Lourdes Dávila Pavón muestra una foto de su abuelo Arístides Pavón, esposo de su abuela María Natalia Sánchez Sandino. Ella es bisnieta del general Sandino y ya le ha dado tres tataranietos. Su madre, Mercedes Pavón, le encomendó hacerle misa todos los años a Sandino. Foto: LA PRENSA/ Uriel Molina.

Desde los 13 años José Miguel se convirtió en telegrafista y hasta llegó a ser jefe del Centro Telegráfico Nacional en los años ochenta. Pero, al igual que sus demás hermanos, nunca anduvo pregonando que era nieto de Sandino. Ese lugar quedó reservado, al menos públicamente, para los hijos de Blanca Sandino Aráuz, la hija legítima del general.

Los hijos de María Natalia Sánchez fueron apolíticos. No se unieron a ningún partido. Lourdes Dávila recuerda que su madre Mercedes Pavón lamentaba que los del Frente Sandinista (FSLN) usaban el nombre de su abuelo, pero nunca le mandaron a hacer una misa siquiera.
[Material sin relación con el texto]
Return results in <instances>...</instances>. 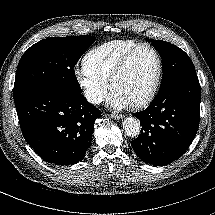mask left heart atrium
Here are the masks:
<instances>
[{
  "instance_id": "left-heart-atrium-1",
  "label": "left heart atrium",
  "mask_w": 215,
  "mask_h": 215,
  "mask_svg": "<svg viewBox=\"0 0 215 215\" xmlns=\"http://www.w3.org/2000/svg\"><path fill=\"white\" fill-rule=\"evenodd\" d=\"M111 104L116 108H124L128 105L127 101L118 94L112 93L110 97Z\"/></svg>"
}]
</instances>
Una vez, José Miguel estuvo como a treinta metros de Anastasio Somoza García, el autor intelectual de la muerte de Sandino. Sintió algo porque se trataba del asesino de su abuelo, pero su madre les enseñó a todos que no debían guardar rencores y tampoco desear el mal a nadie. Cuando Rigoberto López Pérez mató a Somoza, en la familia Pavón Sánchez nadie se alegró por ello.

Este trabajo se publicó en LA PRENSA el 30 de septiembre de 2012.